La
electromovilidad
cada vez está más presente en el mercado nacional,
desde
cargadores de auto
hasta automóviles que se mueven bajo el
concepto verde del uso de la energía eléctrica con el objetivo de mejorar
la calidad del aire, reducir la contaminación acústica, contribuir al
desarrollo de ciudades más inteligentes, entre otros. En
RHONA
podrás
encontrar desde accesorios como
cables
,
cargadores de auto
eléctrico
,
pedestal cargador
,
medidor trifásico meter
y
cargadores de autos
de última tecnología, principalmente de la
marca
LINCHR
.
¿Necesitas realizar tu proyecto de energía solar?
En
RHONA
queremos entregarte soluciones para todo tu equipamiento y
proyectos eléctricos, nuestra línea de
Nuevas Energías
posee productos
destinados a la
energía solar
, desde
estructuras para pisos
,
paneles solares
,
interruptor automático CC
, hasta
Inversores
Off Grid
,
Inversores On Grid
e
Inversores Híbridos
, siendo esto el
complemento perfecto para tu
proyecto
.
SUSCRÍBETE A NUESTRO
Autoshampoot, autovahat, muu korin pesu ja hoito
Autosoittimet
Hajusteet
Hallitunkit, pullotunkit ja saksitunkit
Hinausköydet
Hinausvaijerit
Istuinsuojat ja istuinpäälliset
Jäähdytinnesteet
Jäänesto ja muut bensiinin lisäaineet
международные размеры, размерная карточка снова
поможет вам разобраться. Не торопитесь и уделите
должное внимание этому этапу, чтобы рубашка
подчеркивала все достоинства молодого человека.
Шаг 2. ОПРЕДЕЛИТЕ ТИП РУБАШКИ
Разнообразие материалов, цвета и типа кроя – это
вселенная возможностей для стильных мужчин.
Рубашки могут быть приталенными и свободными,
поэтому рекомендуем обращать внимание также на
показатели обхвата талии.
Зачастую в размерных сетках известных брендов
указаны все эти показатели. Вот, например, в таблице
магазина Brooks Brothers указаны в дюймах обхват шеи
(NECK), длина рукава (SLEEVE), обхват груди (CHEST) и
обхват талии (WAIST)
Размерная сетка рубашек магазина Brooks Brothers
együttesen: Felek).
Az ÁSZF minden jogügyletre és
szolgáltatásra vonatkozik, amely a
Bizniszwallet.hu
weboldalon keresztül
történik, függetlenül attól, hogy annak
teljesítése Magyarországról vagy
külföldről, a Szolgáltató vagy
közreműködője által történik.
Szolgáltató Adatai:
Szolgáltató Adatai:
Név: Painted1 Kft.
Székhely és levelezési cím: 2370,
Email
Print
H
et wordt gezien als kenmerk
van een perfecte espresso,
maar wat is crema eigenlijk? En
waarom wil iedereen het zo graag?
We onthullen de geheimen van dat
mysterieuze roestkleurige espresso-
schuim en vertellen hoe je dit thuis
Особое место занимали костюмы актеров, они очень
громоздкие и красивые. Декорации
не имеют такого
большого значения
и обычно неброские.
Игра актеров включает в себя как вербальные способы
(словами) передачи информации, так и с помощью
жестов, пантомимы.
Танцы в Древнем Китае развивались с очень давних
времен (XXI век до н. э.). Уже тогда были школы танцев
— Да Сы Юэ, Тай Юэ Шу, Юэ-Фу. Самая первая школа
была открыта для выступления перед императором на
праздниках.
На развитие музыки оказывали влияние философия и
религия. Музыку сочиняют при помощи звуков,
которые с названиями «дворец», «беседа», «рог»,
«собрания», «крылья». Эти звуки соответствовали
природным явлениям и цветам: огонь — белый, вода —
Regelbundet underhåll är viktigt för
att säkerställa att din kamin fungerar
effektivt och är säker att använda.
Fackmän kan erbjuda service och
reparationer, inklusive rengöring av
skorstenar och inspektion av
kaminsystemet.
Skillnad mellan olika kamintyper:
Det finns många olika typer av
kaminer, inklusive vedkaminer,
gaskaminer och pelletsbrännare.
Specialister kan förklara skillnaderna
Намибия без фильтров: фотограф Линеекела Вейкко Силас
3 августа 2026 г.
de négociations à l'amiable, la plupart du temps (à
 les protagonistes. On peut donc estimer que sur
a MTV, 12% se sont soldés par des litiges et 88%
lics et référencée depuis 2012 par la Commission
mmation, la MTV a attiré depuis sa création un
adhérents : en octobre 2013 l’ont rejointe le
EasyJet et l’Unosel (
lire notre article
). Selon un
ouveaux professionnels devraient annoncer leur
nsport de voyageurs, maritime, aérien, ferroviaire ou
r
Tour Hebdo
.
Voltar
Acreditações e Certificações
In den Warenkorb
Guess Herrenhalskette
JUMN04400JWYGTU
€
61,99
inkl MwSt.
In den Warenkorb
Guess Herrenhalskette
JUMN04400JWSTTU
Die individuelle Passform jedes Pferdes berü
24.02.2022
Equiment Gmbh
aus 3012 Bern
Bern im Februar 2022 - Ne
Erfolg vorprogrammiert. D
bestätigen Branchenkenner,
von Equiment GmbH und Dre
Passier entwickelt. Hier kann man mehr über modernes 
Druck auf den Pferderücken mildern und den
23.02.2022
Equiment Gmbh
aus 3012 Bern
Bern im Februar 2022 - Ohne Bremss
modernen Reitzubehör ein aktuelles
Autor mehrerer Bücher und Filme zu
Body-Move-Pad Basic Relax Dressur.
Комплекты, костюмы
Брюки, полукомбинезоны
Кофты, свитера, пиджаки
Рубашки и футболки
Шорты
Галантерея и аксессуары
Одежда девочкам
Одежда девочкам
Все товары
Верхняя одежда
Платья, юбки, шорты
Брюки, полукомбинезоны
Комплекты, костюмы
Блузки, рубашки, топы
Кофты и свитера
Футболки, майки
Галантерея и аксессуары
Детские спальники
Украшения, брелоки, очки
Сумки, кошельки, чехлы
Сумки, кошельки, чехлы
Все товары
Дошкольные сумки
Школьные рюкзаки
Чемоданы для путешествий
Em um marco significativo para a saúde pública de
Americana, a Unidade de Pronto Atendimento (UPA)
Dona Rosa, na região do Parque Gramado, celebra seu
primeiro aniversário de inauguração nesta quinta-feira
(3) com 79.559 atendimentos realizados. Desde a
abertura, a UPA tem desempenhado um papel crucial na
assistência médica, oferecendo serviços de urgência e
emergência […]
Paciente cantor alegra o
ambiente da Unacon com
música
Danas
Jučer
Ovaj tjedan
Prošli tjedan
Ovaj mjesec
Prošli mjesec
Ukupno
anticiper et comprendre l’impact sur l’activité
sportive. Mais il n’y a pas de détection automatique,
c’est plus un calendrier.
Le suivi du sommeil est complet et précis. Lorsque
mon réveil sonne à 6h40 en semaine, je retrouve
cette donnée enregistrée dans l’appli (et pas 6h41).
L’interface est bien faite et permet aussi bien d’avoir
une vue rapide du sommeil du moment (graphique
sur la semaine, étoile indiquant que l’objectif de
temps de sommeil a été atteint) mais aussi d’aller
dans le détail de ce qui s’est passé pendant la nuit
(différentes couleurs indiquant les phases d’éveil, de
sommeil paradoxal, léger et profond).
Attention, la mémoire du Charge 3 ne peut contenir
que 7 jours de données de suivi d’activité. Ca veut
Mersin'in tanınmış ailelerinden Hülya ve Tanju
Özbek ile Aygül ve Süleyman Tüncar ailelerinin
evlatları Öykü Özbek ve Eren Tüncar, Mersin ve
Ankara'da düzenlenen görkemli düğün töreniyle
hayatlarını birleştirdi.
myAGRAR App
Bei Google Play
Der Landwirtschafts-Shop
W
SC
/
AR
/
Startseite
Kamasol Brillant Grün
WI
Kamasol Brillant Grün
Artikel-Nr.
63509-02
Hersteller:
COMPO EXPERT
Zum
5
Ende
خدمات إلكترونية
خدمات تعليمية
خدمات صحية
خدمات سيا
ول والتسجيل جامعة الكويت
—————
WORK TO BE COMPLETED - Transcribe the entries exactly, and make each line match the original.

EXERCISE RESPONSE -
La
electromovilidad
cada vez está más presente en el mercado nacional,
desde
cargadores de auto
hasta automóviles que se mueven bajo el
concepto verde del uso de la energía eléctrica con el objetivo de mejorar
la calidad del aire, reducir la contaminación acústica, contribuir al
desarrollo de ciudades más inteligentes, entre otros. En
RHONA
podrás
encontrar desde accesorios como
cables
,
cargadores de auto
eléctrico
,
pedestal cargador
,
medidor trifásico meter
y
cargadores de autos
de última tecnología, principalmente de la
marca
LINCHR
.
¿Necesitas realizar tu proyecto de energía solar?
En
RHONA
queremos entregarte soluciones para todo tu equipamiento y
proyectos eléctricos, nuestra línea de
Nuevas Energías
posee productos
destinados a la
energía solar
, desde
estructuras para pisos
,
paneles solares
,
interruptor automático CC
, hasta
Inversores
Off Grid
,
Inversores On Grid
e
Inversores Híbridos
, siendo esto el
complemento perfecto para tu
proyecto
.
SUSCRÍBETE A NUESTRO
Autoshampoot, autovahat, muu korin pesu ja hoito
Autosoittimet
Hajusteet
Hallitunkit, pullotunkit ja saksitunkit
Hinausköydet
Hinausvaijerit
Istuinsuojat ja istuinpäälliset
Jäähdytinnesteet
Jäänesto ja muut bensiinin lisäaineet
международные размеры, размерная карточка снова
поможет вам разобраться. Не торопитесь и уделите
должное внимание этому этапу, чтобы рубашка
подчеркивала все достоинства молодого человека.
Шаг 2. ОПРЕДЕЛИТЕ ТИП РУБАШКИ
Разнообразие материалов, цвета и типа кроя – это
вселенная возможностей для стильных мужчин.
Рубашки могут быть приталенными и свободными,
поэтому рекомендуем обращать внимание также на
показатели обхвата талии.
Зачастую в размерных сетках известных брендов
указаны все эти показатели. Вот, например, в таблице
магазина Brooks Brothers указаны в дюймах обхват шеи
(NECK), длина рукава (SLEEVE), обхват груди (CHEST) и
обхват талии (WAIST)
Размерная сетка рубашек магазина Brooks Brothers
együttesen: Felek).
Az ÁSZF minden jogügyletre és
szolgáltatásra vonatkozik, amely a
Bizniszwallet.hu
weboldalon keresztül
történik, függetlenül attól, hogy annak
teljesítése Magyarországról vagy
külföldről, a Szolgáltató vagy
közreműködője által történik.
Szolgáltató Adatai:
Szolgáltató Adatai:
Név: Painted1 Kft.
Székhely és levelezési cím: 2370,
Email
Print
H
et wordt gezien als kenmerk
van een perfecte espresso,
maar wat is crema eigenlijk? En
waarom wil iedereen het zo graag?
We onthullen de geheimen van dat
mysterieuze roestkleurige espresso-
schuim en vertellen hoe je dit thuis
Особое место занимали костюмы актеров, они очень
громоздкие и красивые. Декорации
не имеют такого
большого значения
и обычно неброские.
Игра актеров включает в себя как вербальные способы
(словами) передачи информации, так и с помощью
жестов, пантомимы.
Танцы в Древнем Китае развивались с очень давних
времен (XXI век до н. э.). Уже тогда были школы танцев
— Да Сы Юэ, Тай Юэ Шу, Юэ-Фу. Самая первая школа
была открыта для выступления перед императором на
праздниках.
На развитие музыки оказывали влияние философия и
религия. Музыку сочиняют при помощи звуков,
которые с названиями «дворец», «беседа», «рог»,
«собрания», «крылья». Эти звуки соответствовали
природным явлениям и цветам: огонь — белый, вода —
Regelbundet underhåll är viktigt för
att säkerställa att din kamin fungerar
effektivt och är säker att använda.
Fackmän kan erbjuda service och
reparationer, inklusive rengöring av
skorstenar och inspektion av
kaminsystemet.
Skillnad mellan olika kamintyper:
Det finns många olika typer av
kaminer, inklusive vedkaminer,
gaskaminer och pelletsbrännare.
Specialister kan förklara skillnaderna
Намибия без фильтров: фотограф Линеекела Вейкко Силас
3 августа 2026 г.
de négociations à l'amiable, la plupart du temps (à
 les protagonistes. On peut donc estimer que sur
a MTV, 12% se sont soldés par des litiges et 88%
lics et référencée depuis 2012 par la Commission
mmation, la MTV a attiré depuis sa création un
adhérents : en octobre 2013 l’ont rejointe le
EasyJet et l’Unosel (
lire notre article
). Selon un
ouveaux professionnels devraient annoncer leur
nsport de voyageurs, maritime, aérien, ferroviaire ou
r
Tour Hebdo
.
Voltar
Acreditações e Certificações
In den Warenkorb
Guess Herrenhalskette
JUMN04400JWYGTU
€
61,99
inkl MwSt.
In den Warenkorb
Guess Herrenhalskette
JUMN04400JWSTTU
Die individuelle Passform jedes Pferdes berü
24.02.2022
Equiment Gmbh
aus 3012 Bern
Bern im Februar 2022 - Ne
Erfolg vorprogrammiert. D
bestätigen Branchenkenner,
von Equiment GmbH und Dre
Passier entwickelt. Hier kann man mehr über modernes 
Druck auf den Pferderücken mildern und den
23.02.2022
Equiment Gmbh
aus 3012 Bern
Bern im Februar 2022 - Ohne Bremss
modernen Reitzubehör ein aktuelles
Autor mehrerer Bücher und Filme zu
Body-Move-Pad Basic Relax Dressur.
Комплекты, костюмы
Брюки, полукомбинезоны
Кофты, свитера, пиджаки
Рубашки и футболки
Шорты
Галантерея и аксессуары
Одежда девочкам
Одежда девочкам
Все товары
Верхняя одежда
Платья, юбки, шорты
Брюки, полукомбинезоны
Комплекты, костюмы
Блузки, рубашки, топы
Кофты и свитера
Футболки, майки
Галантерея и аксессуары
Детские спальники
Украшения, брелоки, очки
Сумки, кошельки, чехлы
Сумки, кошельки, чехлы
Все товары
Дошкольные сумки
Школьные рюкзаки
Чемоданы для путешествий
Em um marco significativo para a saúde pública de
Americana, a Unidade de Pronto Atendimento (UPA)
Dona Rosa, na região do Parque Gramado, celebra seu
primeiro aniversário de inauguração nesta quinta-feira
(3) com 79.559 atendimentos realizados. Desde a
abertura, a UPA tem desempenhado um papel crucial na
assistência médica, oferecendo serviços de urgência e
emergência […]
Paciente cantor alegra o
ambiente da Unacon com
música
Danas
Jučer
Ovaj tjedan
Prošli tjedan
Ovaj mjesec
Prošli mjesec
Ukupno
anticiper et comprendre l’impact sur l’activité
sportive. Mais il n’y a pas de détection automatique,
c’est plus un calendrier.
Le suivi du sommeil est complet et précis. Lorsque
mon réveil sonne à 6h40 en semaine, je retrouve
cette donnée enregistrée dans l’appli (et pas 6h41).
L’interface est bien faite et permet aussi bien d’avoir
une vue rapide du sommeil du moment (graphique
sur la semaine, étoile indiquant que l’objectif de
temps de sommeil a été atteint) mais aussi d’aller
dans le détail de ce qui s’est passé pendant la nuit
(différentes couleurs indiquant les phases d’éveil, de
sommeil paradoxal, léger et profond).
Attention, la mémoire du Charge 3 ne peut contenir
que 7 jours de données de suivi d’activité. Ca veut
Mersin'in tanınmış ailelerinden Hülya ve Tanju
Özbek ile Aygül ve Süleyman Tüncar ailelerinin
evlatları Öykü Özbek ve Eren Tüncar, Mersin ve
Ankara'da düzenlenen görkemli düğün töreniyle
hayatlarını birleştirdi.
myAGRAR App
Bei Google Play
Der Landwirtschafts-Shop
W
SC
/
AR
/
Startseite
Kamasol Brillant Grün
WI
Kamasol Brillant Grün
Artikel-Nr.
63509-02
Hersteller:
COMPO EXPERT
Zum
5
Ende
خدمات إلكترونية
خدمات تعليمية
خدمات صحية
خدمات سيا
ول والتسجيل جامعة الكويت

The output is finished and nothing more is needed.